EXERCISE:
Among the lines below, list those containing the string "metronome".

DATA UNDER STUDY:
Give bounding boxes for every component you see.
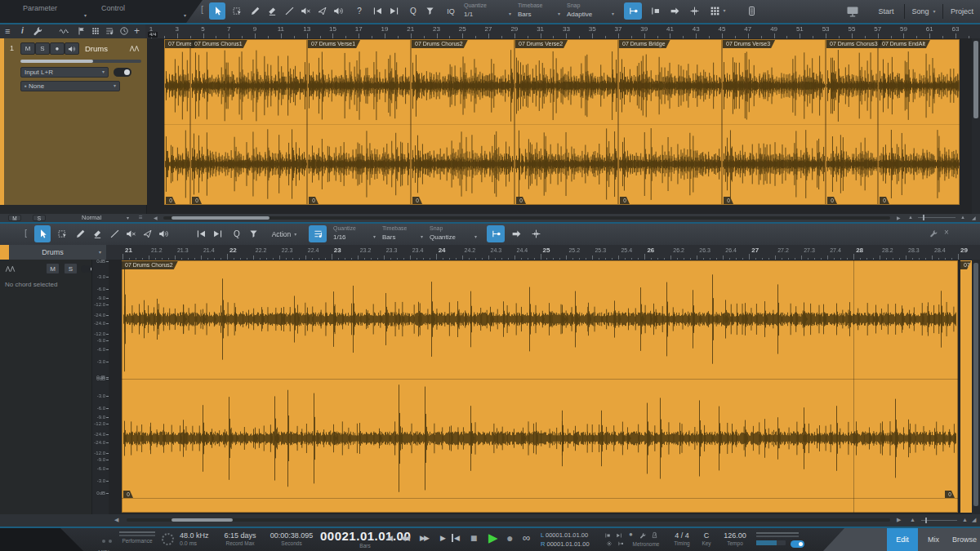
zoom-slider[interactable]: [918, 217, 956, 218]
tab-parameter[interactable]: Parameter: [23, 4, 57, 12]
editor-track-selector[interactable]: Drums ▾: [0, 245, 106, 260]
arrange-vscrollbar[interactable]: [972, 38, 980, 214]
list-icon[interactable]: ≡: [139, 214, 143, 222]
editor-hscrollbar[interactable]: [127, 518, 890, 522]
clip-gain-badge[interactable]: 0: [192, 197, 202, 204]
metronome-settings-icon[interactable]: [606, 540, 612, 547]
arrow-tool-button[interactable]: [34, 225, 51, 242]
editor-settings-icon[interactable]: [929, 229, 938, 238]
mute-tool-button[interactable]: [122, 225, 139, 242]
clip-gain-badge[interactable]: 0: [166, 197, 176, 204]
zoom-up-icon[interactable]: ▲: [908, 215, 913, 220]
pencil-tool-button[interactable]: [72, 225, 88, 242]
return-to-zero-button[interactable]: ◀: [452, 534, 460, 542]
grid-icon[interactable]: [91, 27, 100, 35]
arrangement-ruler[interactable]: [145, 24, 980, 38]
center-playhead-button[interactable]: [528, 225, 544, 242]
clip-label[interactable]: 07 Drums Verse1: [308, 40, 360, 48]
snap-select[interactable]: Quantize▾: [430, 232, 477, 242]
macro-button[interactable]: [245, 225, 261, 242]
clip-label[interactable]: 07 Drums Chorus3: [826, 40, 883, 48]
global-solo-button[interactable]: S: [33, 215, 46, 221]
play-to-selection-button[interactable]: [385, 2, 402, 20]
automation-icon[interactable]: [59, 26, 69, 37]
next-clip-label[interactable]: 07: [960, 261, 971, 269]
metronome-icon[interactable]: [651, 531, 658, 539]
clip-gain-badge[interactable]: 0: [880, 197, 889, 204]
action-menu-button[interactable]: Action▾: [263, 224, 305, 245]
automation-mode-select[interactable]: Normal: [82, 214, 101, 222]
tempo-display[interactable]: 126.00 Tempo: [719, 531, 751, 547]
clip-gain-badge[interactable]: 0: [516, 197, 526, 204]
key-display[interactable]: C Key: [699, 531, 714, 547]
performance-meter[interactable]: Performance: [119, 531, 155, 544]
range-tool-button[interactable]: [229, 2, 245, 20]
add-track-icon[interactable]: +: [134, 25, 140, 37]
autopunch-icon[interactable]: [616, 532, 622, 539]
line-tool-button[interactable]: [281, 2, 297, 20]
quantize-grid-icon[interactable]: [105, 26, 114, 36]
snap-select[interactable]: Adaptive▾: [567, 9, 614, 20]
timebase-select[interactable]: Bars▾: [518, 9, 560, 20]
precount-icon[interactable]: [617, 540, 624, 547]
clip-gain-badge-left[interactable]: 0: [123, 491, 133, 498]
snap-toggle-button[interactable]: [487, 225, 505, 242]
bend-tool-button[interactable]: [139, 225, 155, 242]
tab-control[interactable]: Control: [101, 4, 125, 12]
record-mode-icon[interactable]: ●: [629, 531, 633, 538]
clip-gain-badge[interactable]: 0: [620, 197, 630, 204]
vscroll-thumb[interactable]: [973, 41, 978, 118]
browse-view-button[interactable]: Browse: [949, 528, 980, 551]
zoom-out-icon[interactable]: ▶: [897, 517, 901, 523]
iq-input-quantize-button[interactable]: IQ: [441, 2, 461, 20]
track-mute-button[interactable]: M: [20, 42, 35, 55]
help-button[interactable]: ?: [351, 2, 368, 20]
clip-label[interactable]: 07 Drums Verse3: [723, 40, 775, 48]
zoom-slider[interactable]: [921, 520, 957, 521]
preroll-icon[interactable]: [604, 532, 611, 539]
quantize-select[interactable]: 1/1▾: [464, 9, 511, 20]
start-page-button[interactable]: Start: [869, 0, 903, 23]
line-tool-button[interactable]: [106, 225, 122, 242]
inspector-icon[interactable]: i: [21, 26, 24, 35]
forward-button[interactable]: ▶▶: [420, 534, 428, 542]
tracklist-menu-icon[interactable]: ≡: [5, 27, 10, 36]
zoom-loupe-button[interactable]: Q: [405, 2, 421, 20]
stop-button[interactable]: ■: [470, 531, 477, 544]
hscroll-thumb[interactable]: [172, 216, 270, 220]
play-from-selection-button[interactable]: [193, 225, 209, 242]
play-to-selection-button[interactable]: [209, 225, 225, 242]
record-settings-icon[interactable]: [639, 532, 646, 539]
zoom-in-icon[interactable]: ▲: [960, 215, 965, 220]
waveform-view-icon[interactable]: [129, 43, 140, 54]
autoscroll-button[interactable]: [647, 2, 663, 20]
track-solo-button[interactable]: S: [35, 42, 50, 55]
arrow-tool-button[interactable]: [209, 2, 225, 20]
loop-range-display[interactable]: L 00001.01.01.00 R 00001.01.01.00: [541, 531, 590, 549]
zoom-loupe-button[interactable]: Q: [229, 225, 245, 242]
rewind-button[interactable]: ◀◀: [400, 534, 408, 542]
quantize-select[interactable]: 1/16▾: [333, 232, 376, 242]
vscroll-thumb[interactable]: [973, 263, 978, 506]
hscroll-thumb[interactable]: [172, 518, 233, 522]
zoom-in-icon[interactable]: ▲: [962, 517, 968, 522]
follow-arrow-button[interactable]: [666, 2, 683, 20]
monitor-detach-icon[interactable]: [843, 2, 862, 20]
scroll-left-icon[interactable]: ◀: [154, 215, 158, 221]
pencil-tool-button[interactable]: [247, 2, 263, 20]
monitor-toggle[interactable]: [114, 68, 131, 77]
clip-gain-badge[interactable]: 0: [412, 197, 422, 204]
center-playhead-button[interactable]: [686, 2, 702, 20]
clip-gain-badge[interactable]: 0: [309, 197, 318, 204]
eraser-tool-button[interactable]: [264, 2, 280, 20]
snap-toggle-button[interactable]: [624, 2, 642, 20]
bend-tool-button[interactable]: [314, 2, 330, 20]
corner-resize-icon[interactable]: ◢: [972, 215, 976, 220]
song-page-button[interactable]: Song▾: [906, 0, 941, 23]
tool-settings-icon[interactable]: [33, 26, 42, 36]
track-instrument-select[interactable]: ▪ None▾: [20, 81, 120, 91]
bars-display[interactable]: 00021.01.01.00 Bars: [320, 529, 410, 549]
zoom-out-icon[interactable]: ▶: [897, 215, 901, 220]
project-page-button[interactable]: Project: [944, 0, 980, 23]
mute-tool-button[interactable]: [297, 2, 314, 20]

RESULT OF THIS EXERCISE:
metronome-settings-icon[interactable]: [606, 540, 612, 547]
metronome-icon[interactable]: [651, 531, 658, 539]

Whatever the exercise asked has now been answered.